✨ feat: Support parallel computation for NDT by Tao-Sheng · Pull Request #6376 · PointCloudLibrary/pcl

Tao-Sheng · 2025-12-10T05:56:47Z

Support parallel computation for NDT by OpenMP with different neighbor search method

registration/include/pcl/registration/impl/ndt.hpp

Use signed std::ptrdiff_t instead of std::size_t

Copilot

Pull request overview

This PR adds OpenMP-based parallel computation support to the Normal Distributions Transform (NDT) registration algorithm, along with multiple neighbor search methods to optimize performance. The changes introduce thread-level parallelization to speed up the derivative computation phase of NDT.

Key changes:

Adds a NeighborSearchMethod enum with four options: KDTREE (original), DIRECT26, DIRECT7, and DIRECT1
Implements setNumberOfThreads() method with OpenMP support for parallel execution
Parallelizes the main computation loop in computeDerivatives() using OpenMP directives
Updates test to verify functionality with the new API

Reviewed changes

Copilot reviewed 3 out of 3 changed files in this pull request and generated 3 comments.

File	Description
registration/include/pcl/registration/ndt.h	Adds enum for neighbor search methods, declares thread control API and private member variables for threading configuration
registration/include/pcl/registration/impl/ndt.hpp	Implements setNumberOfThreads() with OpenMP detection, parallelizes derivative computation loop, adds switch statement for different search methods
test/registration/test_ndt.cpp	Updates test to explicitly configure search method and thread count for validation

Comments suppressed due to low confidence (1)

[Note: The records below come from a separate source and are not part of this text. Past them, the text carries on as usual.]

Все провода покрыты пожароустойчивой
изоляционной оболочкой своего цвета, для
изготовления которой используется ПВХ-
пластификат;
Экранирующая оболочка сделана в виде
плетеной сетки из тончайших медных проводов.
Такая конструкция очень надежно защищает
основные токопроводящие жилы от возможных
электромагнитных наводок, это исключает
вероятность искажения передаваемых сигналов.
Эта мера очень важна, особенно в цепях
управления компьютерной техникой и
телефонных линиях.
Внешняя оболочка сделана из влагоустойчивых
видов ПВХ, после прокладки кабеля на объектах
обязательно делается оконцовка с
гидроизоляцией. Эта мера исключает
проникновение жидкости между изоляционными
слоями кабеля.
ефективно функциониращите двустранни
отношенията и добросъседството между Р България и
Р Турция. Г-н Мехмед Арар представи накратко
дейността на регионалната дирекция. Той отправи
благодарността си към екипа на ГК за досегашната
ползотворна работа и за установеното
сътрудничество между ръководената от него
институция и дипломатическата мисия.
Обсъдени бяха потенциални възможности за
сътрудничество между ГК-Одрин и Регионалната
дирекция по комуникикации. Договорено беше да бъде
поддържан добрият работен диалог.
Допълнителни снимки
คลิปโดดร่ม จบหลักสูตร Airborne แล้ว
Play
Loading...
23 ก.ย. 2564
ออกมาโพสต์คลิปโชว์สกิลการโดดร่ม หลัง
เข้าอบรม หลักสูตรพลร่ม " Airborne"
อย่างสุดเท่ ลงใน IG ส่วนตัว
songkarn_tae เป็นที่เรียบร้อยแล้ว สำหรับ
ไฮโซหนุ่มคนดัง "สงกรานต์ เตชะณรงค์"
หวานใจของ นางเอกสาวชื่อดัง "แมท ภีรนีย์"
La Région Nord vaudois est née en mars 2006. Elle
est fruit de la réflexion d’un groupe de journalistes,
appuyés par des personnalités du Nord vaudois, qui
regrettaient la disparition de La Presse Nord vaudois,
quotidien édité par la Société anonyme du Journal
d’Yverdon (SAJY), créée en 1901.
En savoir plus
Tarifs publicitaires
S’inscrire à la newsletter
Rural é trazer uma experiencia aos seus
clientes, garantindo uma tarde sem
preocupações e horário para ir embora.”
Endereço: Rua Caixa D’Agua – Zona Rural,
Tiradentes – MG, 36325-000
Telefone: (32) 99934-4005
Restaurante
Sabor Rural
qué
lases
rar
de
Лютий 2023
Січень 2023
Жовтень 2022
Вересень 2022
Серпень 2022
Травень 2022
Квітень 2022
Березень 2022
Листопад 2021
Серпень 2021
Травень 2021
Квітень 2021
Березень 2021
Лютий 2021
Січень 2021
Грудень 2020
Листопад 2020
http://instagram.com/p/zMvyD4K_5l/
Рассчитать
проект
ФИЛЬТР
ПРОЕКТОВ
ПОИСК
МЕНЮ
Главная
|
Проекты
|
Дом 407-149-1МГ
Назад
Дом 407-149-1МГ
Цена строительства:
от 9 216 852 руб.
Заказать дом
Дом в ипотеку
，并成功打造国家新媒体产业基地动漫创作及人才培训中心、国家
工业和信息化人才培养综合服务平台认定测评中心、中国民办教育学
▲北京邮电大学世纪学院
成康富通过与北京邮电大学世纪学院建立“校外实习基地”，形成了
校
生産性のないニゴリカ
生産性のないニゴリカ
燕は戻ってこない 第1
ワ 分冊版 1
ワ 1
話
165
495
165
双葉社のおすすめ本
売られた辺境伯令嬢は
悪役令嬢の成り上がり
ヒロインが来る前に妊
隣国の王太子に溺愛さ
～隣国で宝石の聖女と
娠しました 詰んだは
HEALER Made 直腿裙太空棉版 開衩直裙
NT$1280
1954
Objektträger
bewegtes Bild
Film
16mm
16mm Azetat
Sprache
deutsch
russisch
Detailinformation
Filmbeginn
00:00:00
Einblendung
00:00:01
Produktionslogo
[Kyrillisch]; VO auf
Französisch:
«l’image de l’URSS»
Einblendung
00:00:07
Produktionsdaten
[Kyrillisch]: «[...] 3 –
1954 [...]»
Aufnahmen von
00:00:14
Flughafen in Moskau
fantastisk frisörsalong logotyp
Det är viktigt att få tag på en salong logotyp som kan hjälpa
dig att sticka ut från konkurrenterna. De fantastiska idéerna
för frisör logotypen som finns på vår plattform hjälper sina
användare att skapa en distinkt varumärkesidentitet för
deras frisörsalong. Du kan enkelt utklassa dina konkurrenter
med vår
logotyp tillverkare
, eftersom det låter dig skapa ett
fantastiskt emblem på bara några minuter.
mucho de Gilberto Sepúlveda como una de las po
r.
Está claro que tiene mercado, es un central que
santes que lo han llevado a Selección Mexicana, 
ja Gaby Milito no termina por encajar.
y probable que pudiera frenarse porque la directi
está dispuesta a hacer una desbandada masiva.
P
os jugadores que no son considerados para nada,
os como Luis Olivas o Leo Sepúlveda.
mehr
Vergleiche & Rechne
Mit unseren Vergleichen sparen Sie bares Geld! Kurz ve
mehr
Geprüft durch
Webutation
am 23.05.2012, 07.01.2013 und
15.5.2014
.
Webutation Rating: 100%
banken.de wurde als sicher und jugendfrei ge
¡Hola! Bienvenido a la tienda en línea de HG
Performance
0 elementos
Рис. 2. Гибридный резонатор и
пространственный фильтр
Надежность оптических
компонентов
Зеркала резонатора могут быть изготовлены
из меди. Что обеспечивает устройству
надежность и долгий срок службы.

registration/include/pcl/registration/impl/ndt.hpp:269

The OpenMP parallel region has a critical thread safety issue. The variables score, score_gradient, and hessian are marked as shared, but multiple threads will update them concurrently (via score += on line 266 and calls to updateDerivatives which modifies score_gradient and hessian). These concurrent updates to shared variables will cause race conditions, leading to incorrect results. You need to use reduction clauses for score and critical sections or atomic operations for score_gradient and hessian, or alternatively use thread-local accumulators that are combined after the parallel region.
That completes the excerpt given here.